Валька, сестра Закуренова, сидела на кровати и, затаив дыхание, наблюдала эту жуткую сцену.

Закуренов похлопал себя по карману и жестом пригласил меня к выходу.

Поднимаясь по лестнице и добродушно улыбаясь, он бормотал свою любимую поговорку:

– Вишь, тварь, два сахара… – и, чуть выдержав паузу, – говно и редька!

В данном случае он имел в виду дядю Васю и Вальку.

Мы столкнулись в подъезде с Марусей, матерью Закуренова.

– А уроки? – грустно посмотрев на сына, спросила она.

Но Закуренов, улыбнувшись, только гордо произнес:

– Я по ботанике пятерку получил. – И распахнул дверь подъезда.

– Что отец?! – не выдержав, крикнула мать ему вдогонку.

– Я скоро приду… – бросил ей Закуренов в ответ и, повернувшись ко мне, вдруг спросил: – Ты заметил синяки у матери на лице?

Я кивнул.

– Ты знаешь, так хочется быстрее подрасти. Тогда я смогу бить его, как собаку…

Мы вышли на улицу и постояли немного у подъезда молча, разглядывая темный двор и светящиеся окна.

– Ну, мне пора, – сказал Закуренов, и, повернувшись, исчез в темноте подъезда, а я поплелся домой.

Глава 7

– Как драгоценное? – с хитрой ухмылкой спросил Лука.

У меня этот вопрос вызвал грустную улыбку. Казалось нелепым, что он интересуется здоровьем мертвого. Я попытался подняться, но не смог – чувствовал я себя довольно неважно. Кружилась голова и подташнивало, как бывает при морской болезни. Словно я находился на корабле в штормовую погоду.

Вроде мы не так уж много выпили вчера с Жераром в ресторане мотеля. Лука куда-то исчез, а вокруг в гамаках-койках лежали незнакомые мне люди. Было похоже, что мы находимся на борту какого-то корабля. Многих рвало прямо на подушки.

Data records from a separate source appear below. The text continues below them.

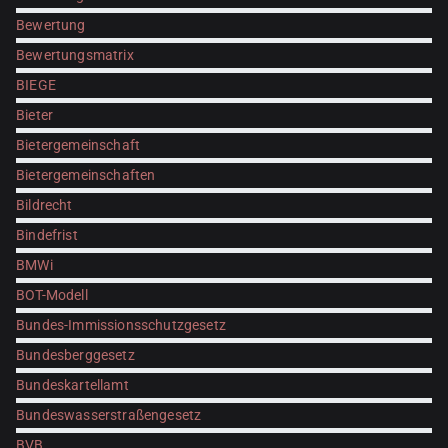
Bewertung
Bewertungsmatrix
BIEGE
Bieter
Bietergemeinschaft
Bietergemeinschaften
Bildrecht
Bindefrist
BMWi
BOT-Modell
Bundes-Immissionsschutzgesetz
Bundesberggesetz
Bundeskartellamt
Bundeswasserstraßengesetz
BVB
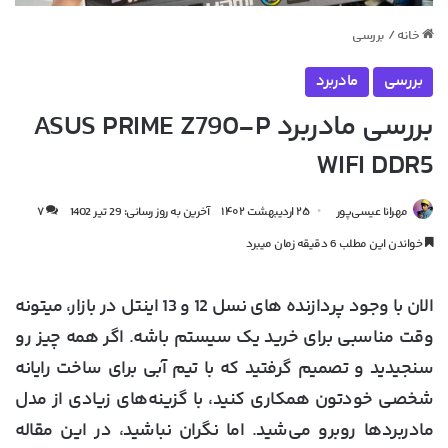
خانه
/
بررسی
بررسی
مادربرد
بررسی مادربرد ASUS PRIME Z790-P
WIFI DDR5
مهرانا عیسی‌پور
۲۵ اردیبهشت ۱۴۰۲
آخرین به روز رسانی: 29 تیر 1402
۷
خواندن این مطلب 6 دقیقه زمان میبرد
الان با وجود پردازنده های نسل 12 و 13 اینتل در بازار، میتونه
وقت مناسبی برای خرید یک سیستم باشه. اگر همه چیز رو
سنجیدید و تصمیم گرفتید که با تیم آبی برای ساخت رایانه
شخصی خودتون همکاری کنید، با گزینه‌های زیادی از مدل
مادربردها روبرو می‌شید. اما نگران نباشید، در این مقاله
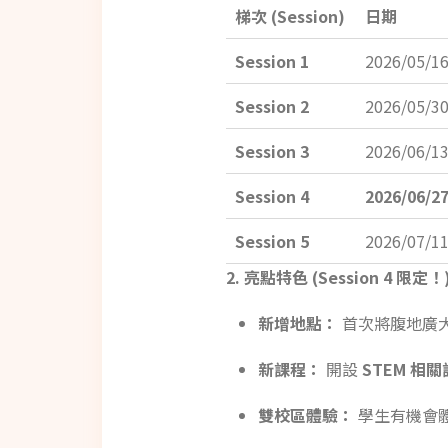
梯次 (Session)
日期
Session 1
2026/05/16
Session 2
2026/05/30
Session 3
2026/06/13
Session 4
2026/06/27
Session 5
2026/07/11
2. 亮點特色 (Session 4 限定！
新增地點：
首次將腹地廣
新課程：
開設
STEM 相
雙校區體驗：
學生有機會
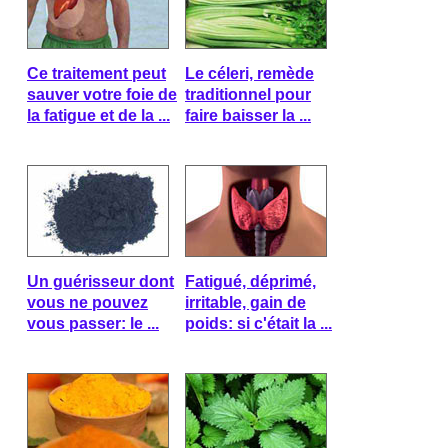
Ce traitement peut
Le céleri, remède
sauver votre foie de
traditionnel pour
la fatigue et de la ...
faire baisser la ...
Un guérisseur dont
Fatigué, déprimé,
vous ne pouvez
irritable, gain de
vous passer: le ...
poids: si c'était la ...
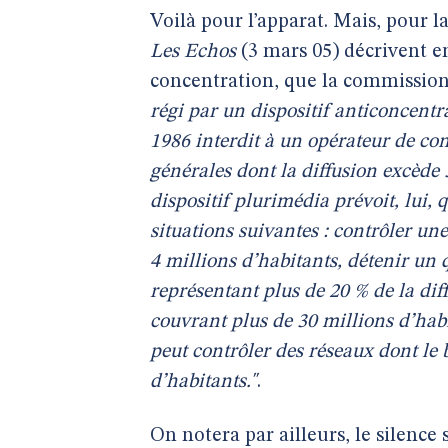
Voilà pour l’apparat. Mais, pour la
Les Echos
(3 mars 05) décrivent en
concentration, que la commission
régi par un dispositif anticoncentra
1986 interdit à un opérateur de con
générales dont la diffusion excède 3
dispositif plurimédia prévoit, lui,
situations suivantes : contrôler un
4 millions d’habitants, détenir un 
représentant plus de 20 % de la diff
couvrant plus de 30 millions d’habi
peut contrôler des réseaux dont le 
d’habitants."
.
On notera par ailleurs, le silence 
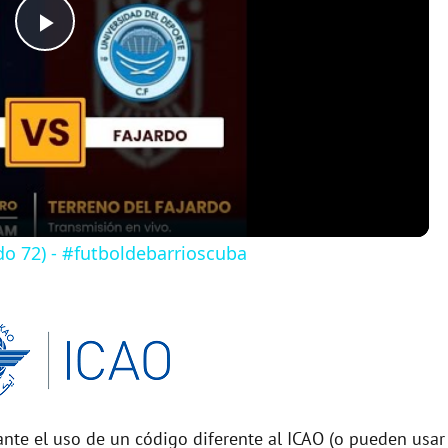
P
l
a
y
do 72) - #futboldebarrioscuba
V
i
d
nte el uso de un código diferente al ICAO (o pueden usar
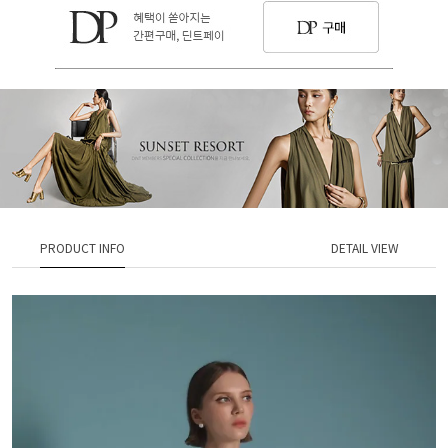
PRODUCT INFO
DETAIL VIEW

Я обратил внимание на мужчину и женщину. Они почему-то лежали вдвоем в одной койке, похожей на огромную авоську. Лица мужчины я не видел: он лежал спиной ко мне. Женщина испуганно выглядывала из-за его плеча.

Казалось, что они были заняты «этим». Хотя я не могу утверждать, поскольку авоську раскачивало так сильно, что это могло только казаться. Даже ее сдавленные стоны могли просто быть реакцией на сильную качку.

– Где мы? – спросил я лицо, выглядывающее из-за плеча мужика.